**EXERCISE PROMPT:** Write out the listing from the line with "August 2021" to the line with "concentrer sur des", both lines included, exactly and nothing beyond. Leave pictures out.
------------
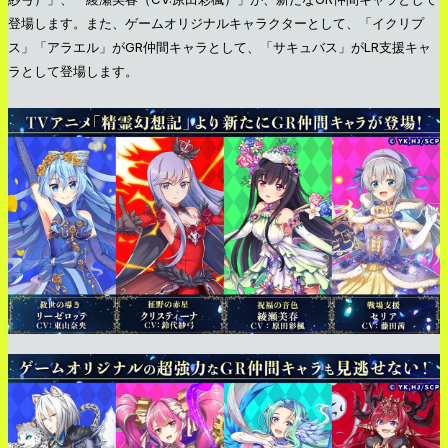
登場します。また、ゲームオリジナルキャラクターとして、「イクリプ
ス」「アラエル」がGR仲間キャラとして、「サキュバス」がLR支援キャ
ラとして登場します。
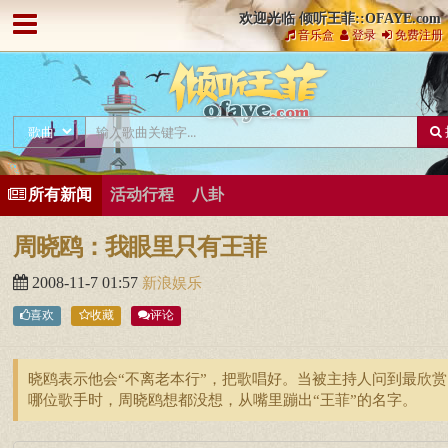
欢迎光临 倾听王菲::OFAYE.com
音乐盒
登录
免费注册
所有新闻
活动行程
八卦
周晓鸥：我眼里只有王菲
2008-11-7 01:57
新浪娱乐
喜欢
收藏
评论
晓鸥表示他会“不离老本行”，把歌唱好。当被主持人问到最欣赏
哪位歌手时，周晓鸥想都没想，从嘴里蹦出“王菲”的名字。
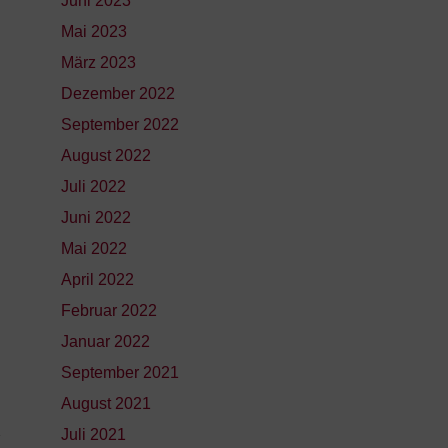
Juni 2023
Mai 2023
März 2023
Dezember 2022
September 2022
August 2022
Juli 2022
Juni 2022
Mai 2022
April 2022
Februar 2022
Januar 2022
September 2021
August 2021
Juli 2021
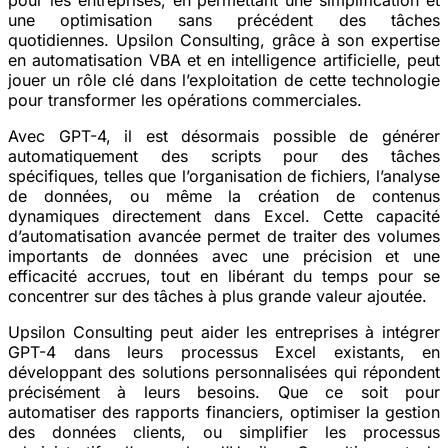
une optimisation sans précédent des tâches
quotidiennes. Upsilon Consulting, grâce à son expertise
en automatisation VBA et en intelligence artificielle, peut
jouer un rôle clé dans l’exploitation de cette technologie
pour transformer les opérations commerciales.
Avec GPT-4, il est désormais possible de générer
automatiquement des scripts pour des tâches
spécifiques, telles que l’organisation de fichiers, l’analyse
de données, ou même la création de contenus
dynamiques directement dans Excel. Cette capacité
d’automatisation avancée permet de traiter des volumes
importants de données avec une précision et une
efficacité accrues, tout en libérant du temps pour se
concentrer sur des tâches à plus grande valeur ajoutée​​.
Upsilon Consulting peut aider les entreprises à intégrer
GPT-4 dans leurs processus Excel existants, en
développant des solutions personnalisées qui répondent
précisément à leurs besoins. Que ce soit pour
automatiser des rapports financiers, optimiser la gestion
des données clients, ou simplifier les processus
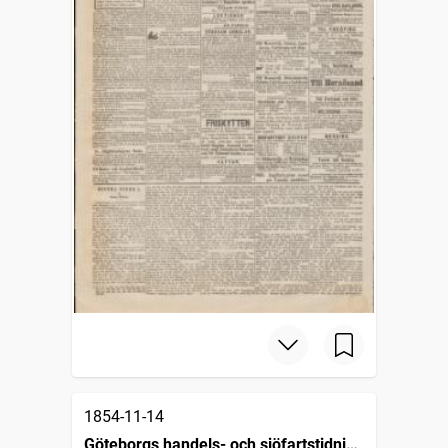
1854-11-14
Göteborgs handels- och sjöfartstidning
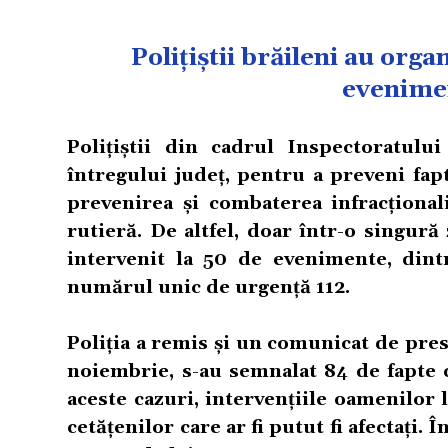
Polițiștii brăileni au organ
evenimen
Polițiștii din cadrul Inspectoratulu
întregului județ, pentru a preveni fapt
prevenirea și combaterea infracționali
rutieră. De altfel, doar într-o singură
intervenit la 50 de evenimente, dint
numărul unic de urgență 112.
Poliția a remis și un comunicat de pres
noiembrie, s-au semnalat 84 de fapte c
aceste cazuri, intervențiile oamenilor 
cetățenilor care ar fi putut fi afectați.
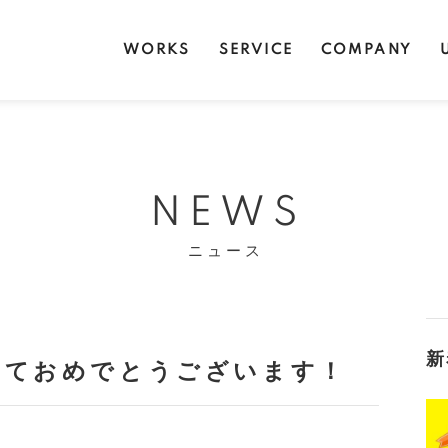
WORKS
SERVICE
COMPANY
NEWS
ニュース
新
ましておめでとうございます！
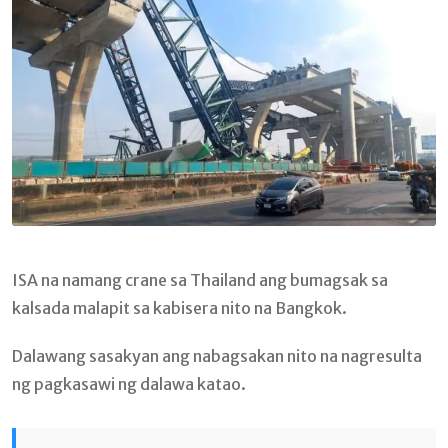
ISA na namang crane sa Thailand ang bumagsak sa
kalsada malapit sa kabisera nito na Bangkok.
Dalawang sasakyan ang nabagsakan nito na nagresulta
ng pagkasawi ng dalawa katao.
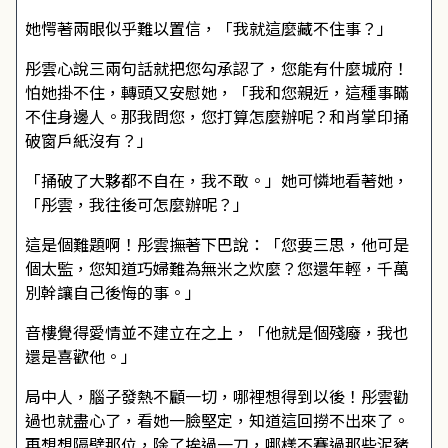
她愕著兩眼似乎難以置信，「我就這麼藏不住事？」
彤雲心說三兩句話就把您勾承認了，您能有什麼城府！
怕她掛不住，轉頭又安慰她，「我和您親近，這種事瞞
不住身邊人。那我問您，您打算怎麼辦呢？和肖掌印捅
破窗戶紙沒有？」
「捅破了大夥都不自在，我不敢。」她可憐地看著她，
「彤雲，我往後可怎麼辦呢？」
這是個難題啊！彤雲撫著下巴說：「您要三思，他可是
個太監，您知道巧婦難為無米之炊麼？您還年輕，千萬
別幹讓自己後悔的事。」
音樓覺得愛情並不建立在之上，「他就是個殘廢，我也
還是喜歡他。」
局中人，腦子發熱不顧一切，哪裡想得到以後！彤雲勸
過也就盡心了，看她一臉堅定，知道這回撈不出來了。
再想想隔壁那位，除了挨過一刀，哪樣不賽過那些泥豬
------------
**WRITTEN ANSWER:**
August 2021
Juli 2021
une optimisation sans précédent des tâches
quotidiennes. Upsilon Consulting, grâce à son expertise
en automatisation VBA et en intelligence artificielle, peut
jouer un rôle clé dans l’exploitation de cette technologie
pour transformer les opérations commerciales.
Avec GPT-4, il est désormais possible de générer
automatiquement des scripts pour des tâches
spécifiques, telles que l’organisation de fichiers, l’analyse
de données, ou même la création de contenus
dynamiques directement dans Excel. Cette capacité
d’automatisation avancée permet de traiter des volumes
importants de données avec une précision et une
efficacité accrues, tout en libérant du temps pour se
concentrer sur des tâches à plus grande valeur ajoutée​​.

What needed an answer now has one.